Apple shares experienced a decline of approximately $25 per share following the company’s WWDC 2026 keynote. Despite this, analysts have generally increased their price targets, indicating a positive long-term outlook for the tech giant. Apple reached an all-time intraday high of $317.40 on June 8 during the Siri AI unveiling, but closed at $301.54, down 1.89%. The decline persisted, with shares closing at $290.55 by June 10, and currently trading around $292.
The drop is partly due to mixed investor reactions to Siri AI, which will not be available on iPhone and iPad in the European Union due to compliance issues, and faces delays in China due to regulatory challenges. These two markets represent about 35% of the last 12 months’ iPhone shipments. Despite this, analysts responded positively to the WWDC, with several firms raising their price targets. TD Cowen increased its target to $350, Maxim Group to $350, and Morgan Stanley to $360, all maintaining positive ratings.

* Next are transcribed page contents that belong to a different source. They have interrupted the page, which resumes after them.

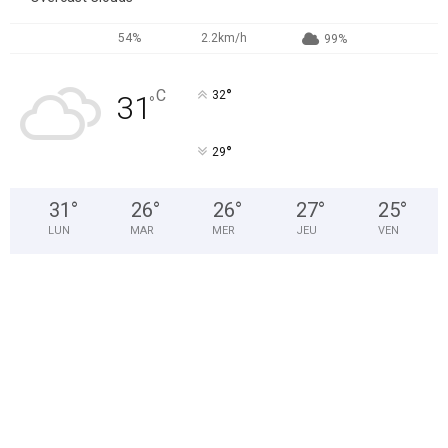
54%
2.2km/h
99%
°
C
32
31
°
°
29
31
°
26
°
26
°
27
°
25
°
LUN
MAR
MER
JEU
VEN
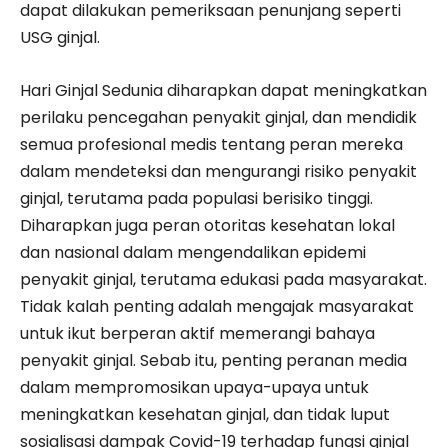
dapat dilakukan pemeriksaan penunjang seperti
USG ginjal.
Hari Ginjal Sedunia diharapkan dapat meningkatkan
perilaku pencegahan penyakit ginjal, dan mendidik
semua profesional medis tentang peran mereka
dalam mendeteksi dan mengurangi risiko penyakit
ginjal, terutama pada populasi berisiko tinggi.
Diharapkan juga peran otoritas kesehatan lokal
dan nasional dalam mengendalikan epidemi
penyakit ginjal, terutama edukasi pada masyarakat.
Tidak kalah penting adalah mengajak masyarakat
untuk ikut berperan aktif memerangi bahaya
penyakit ginjal. Sebab itu, penting peranan media
dalam mempromosikan upaya-upaya untuk
meningkatkan kesehatan ginjal, dan tidak luput
sosialisasi dampak Covid-19 terhadap fungsi ginjal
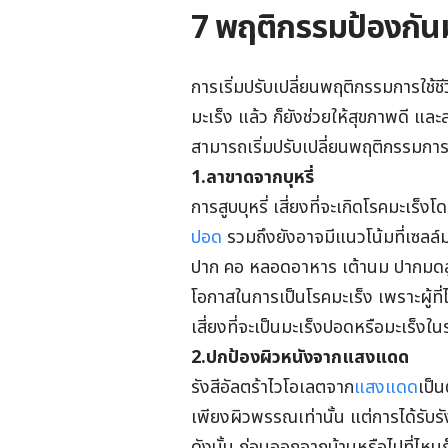
7 พฤติกรรมป้องกันมะเ
การเริ่มปรับเปลี่ยนพฤติกรรมการใช้ช
มะเร็ง แล้ว ก็ยังช่วยให้สุขภาพดี และ
สามารถเริ่มปรับเปลี่ยนพฤติกรรมการใ
1.ลาขาดจากบุหรี่
การสูบบุหรี่ เสี่ยงที่จะเกิดโรคมะเร็งโด
ปอด
รวมถึงยังอาจมีแนวโน้มที่เซลล์มะ
ปาก คอ หลอดอาหาร เต้านม ปากมดลูก แล
โอกาสในการเป็นโรคมะเร็ง เพราะผู้ที่ไ
เสี่ยงที่จะเป็นมะเร็งปอดหรือมะเร็ง
2.ปกป้องผิวหนังจากแสงแดด
รังสีอัลตร้าไวโอเลตจาก
แสงแดด
เป็น
เพียงผิวพรรณเท่านั้น แต่การได้รับร
ดังนั้น ก่อนออกจากบ้านหรือไปที่ไห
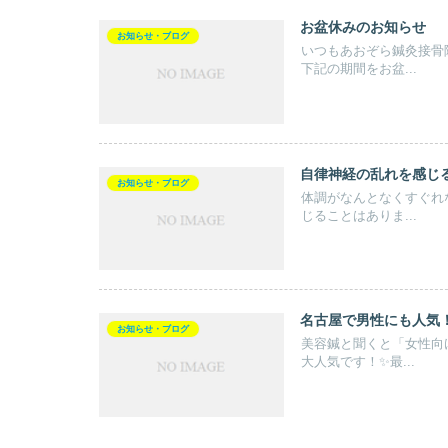
お盆休みのお知らせ
お知らせ・ブログ
いつもあおぞら鍼灸接骨
下記の期間をお盆...
自律神経の乱れを感じ
お知らせ・ブログ
体調がなんとなくすぐれ
じることはありま...
名古屋で男性にも人気
お知らせ・ブログ
美容鍼と聞くと「女性向
大人気です！✨最...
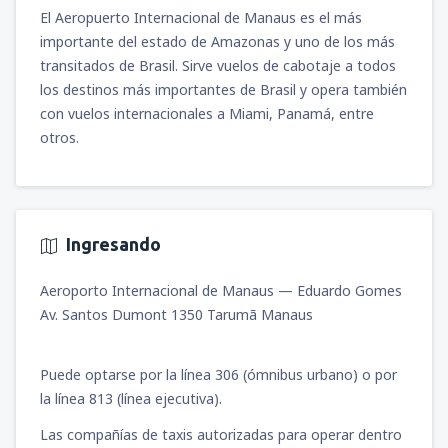
El Aeropuerto Internacional de Manaus es el más
importante del estado de Amazonas y uno de los más
transitados de Brasil. Sirve vuelos de cabotaje a todos
los destinos más importantes de Brasil y opera también
con vuelos internacionales a Miami, Panamá, entre
otros.
Ingresando
Aeroporto Internacional de Manaus — Eduardo Gomes
Av. Santos Dumont 1350 Tarumã Manaus
Puede optarse por la línea 306 (ómnibus urbano) o por
la línea 813 (línea ejecutiva).
Las compañías de taxis autorizadas para operar dentro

JPMorgan reiterated a $325 price target with an Overweight rating, while Jefferies maintained its target at $299.88. Bernstein reiterated an Outperform rating with a $350 target, and UBS kept a Neutral rating with a $296 target. Maxim Group increased its fiscal 2027 projections, expecting AI product improvements to boost both services and hardware sales.
The post-WWDC selloff is seen as a typical “buy-the-rumor, sell-the-news” scenario, with Apple’s second-quarter revenue of $111.2 billion and a $31 billion services record remaining unaffected by the announcements. The upcoming September iPhone event will be a significant test for investors and the first keynote under the new CEO, John Ternus.